New Delhi: With the US business community questioning "predictability" of policies in India, Prime Minister Manmohan Singh has hit out, suggesting that they were finding "faults and excuses" because of economic slowdown in this country.
"There have been US business concerns but very largely these are concerns which arise out of the slowdown of the Indian economy," Singh said.
"When Indian economy was growing at the rate of eight to nine percent, I think everybody was quite happy. Even when there were defects in our policies, they were overlooked, and when the economy slows down, people try to find faults and excuses," he said.
Singh was talking to journalists on board his special aircraft while returning last night from the US where he held talks with President Barack Obama. Economic issues figured prominently during the talks.

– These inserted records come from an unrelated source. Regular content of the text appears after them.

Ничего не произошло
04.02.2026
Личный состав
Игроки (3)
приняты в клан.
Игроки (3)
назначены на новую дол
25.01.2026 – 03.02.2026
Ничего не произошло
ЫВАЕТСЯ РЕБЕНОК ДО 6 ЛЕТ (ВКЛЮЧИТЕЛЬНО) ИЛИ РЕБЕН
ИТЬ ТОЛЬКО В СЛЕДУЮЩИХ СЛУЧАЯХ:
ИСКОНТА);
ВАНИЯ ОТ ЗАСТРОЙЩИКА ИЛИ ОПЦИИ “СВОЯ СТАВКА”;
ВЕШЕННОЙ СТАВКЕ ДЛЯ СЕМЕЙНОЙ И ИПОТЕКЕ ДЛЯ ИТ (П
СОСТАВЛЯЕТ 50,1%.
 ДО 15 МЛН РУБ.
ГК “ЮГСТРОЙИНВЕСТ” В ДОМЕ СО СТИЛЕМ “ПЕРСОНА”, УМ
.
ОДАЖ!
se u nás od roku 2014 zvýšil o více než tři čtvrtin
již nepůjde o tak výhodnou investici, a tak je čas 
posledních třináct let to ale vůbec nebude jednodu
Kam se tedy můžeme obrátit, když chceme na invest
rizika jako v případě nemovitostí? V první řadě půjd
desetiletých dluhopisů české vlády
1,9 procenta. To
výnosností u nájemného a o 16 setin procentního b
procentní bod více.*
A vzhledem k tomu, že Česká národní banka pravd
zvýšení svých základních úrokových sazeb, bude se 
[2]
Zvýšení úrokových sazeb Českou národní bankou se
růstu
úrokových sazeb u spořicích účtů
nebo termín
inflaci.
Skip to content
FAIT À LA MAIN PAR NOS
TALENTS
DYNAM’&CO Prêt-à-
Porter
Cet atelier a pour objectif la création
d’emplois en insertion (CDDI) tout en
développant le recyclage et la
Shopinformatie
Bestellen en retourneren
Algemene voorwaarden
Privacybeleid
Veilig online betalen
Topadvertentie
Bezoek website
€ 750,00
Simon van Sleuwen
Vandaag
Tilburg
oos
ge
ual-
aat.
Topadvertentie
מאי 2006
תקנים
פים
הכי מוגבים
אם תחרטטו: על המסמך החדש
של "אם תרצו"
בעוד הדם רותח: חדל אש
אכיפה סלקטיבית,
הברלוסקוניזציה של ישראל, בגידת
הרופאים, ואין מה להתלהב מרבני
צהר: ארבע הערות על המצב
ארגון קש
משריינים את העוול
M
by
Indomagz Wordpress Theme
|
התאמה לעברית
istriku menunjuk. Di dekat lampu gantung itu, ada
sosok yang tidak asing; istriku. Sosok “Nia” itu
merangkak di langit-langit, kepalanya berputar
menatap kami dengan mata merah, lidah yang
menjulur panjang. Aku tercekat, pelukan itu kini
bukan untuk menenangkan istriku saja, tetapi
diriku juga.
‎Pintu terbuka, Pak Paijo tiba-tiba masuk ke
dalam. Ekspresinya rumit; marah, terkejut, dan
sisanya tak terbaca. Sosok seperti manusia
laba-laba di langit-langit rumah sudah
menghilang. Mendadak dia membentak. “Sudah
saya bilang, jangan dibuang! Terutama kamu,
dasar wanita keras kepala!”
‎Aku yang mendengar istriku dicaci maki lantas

The PM was asked the reasons for deterioration of Indo-US economic relationship with US businesses lobbying with the Obama government to investigate Indian trade practices.
The Prime Minister said Obama did not go in detail with him on the issue but understood India's concerns.
"He did understand our concerns but he also said that it is time that the CEOs Forum on both sides sat together to discuss these issues and to find out the meeting ground," he disclosed.
Singh's comments came against the backdrop of US India Business Council (USIBC) President Ron Somers saying that foreign companies were keen to enter the Indian market, but there needs to be "clarity and predictability" on issues of policy and taxation.
Somers told the agency last week in Washington that India needs to push reforms to encourage foreign investors.
"...It is predictability. It is all about clarity," Somers said when asked what steps Indian government needs to take to attract US investment.
"India is open to business, but the American companies want to come in a big way. That is where clarity and predictability comes," he said.
USIBC is the apex trade body of American companies doing business in India which include a large number of Fortune 500 companies.
Arguing the case for building a robust manufacturing base, Somers said that they should be attracted and be encouraged by market driven incentives and not by mandate.
Preferential market access (PMA), he noted, caused everybody to be thrown from loop.
"We need to have an understanding of each other. It is true that innovation and technologies is going to the future of both of our economies. And to have innovation, technology, you have to have environment that rewards and protects intellectual property.
"Those issues are vitally important. Intellectual property, manufacturing, market-driven and market-based incentivized and clarity and predictability on tax," he said.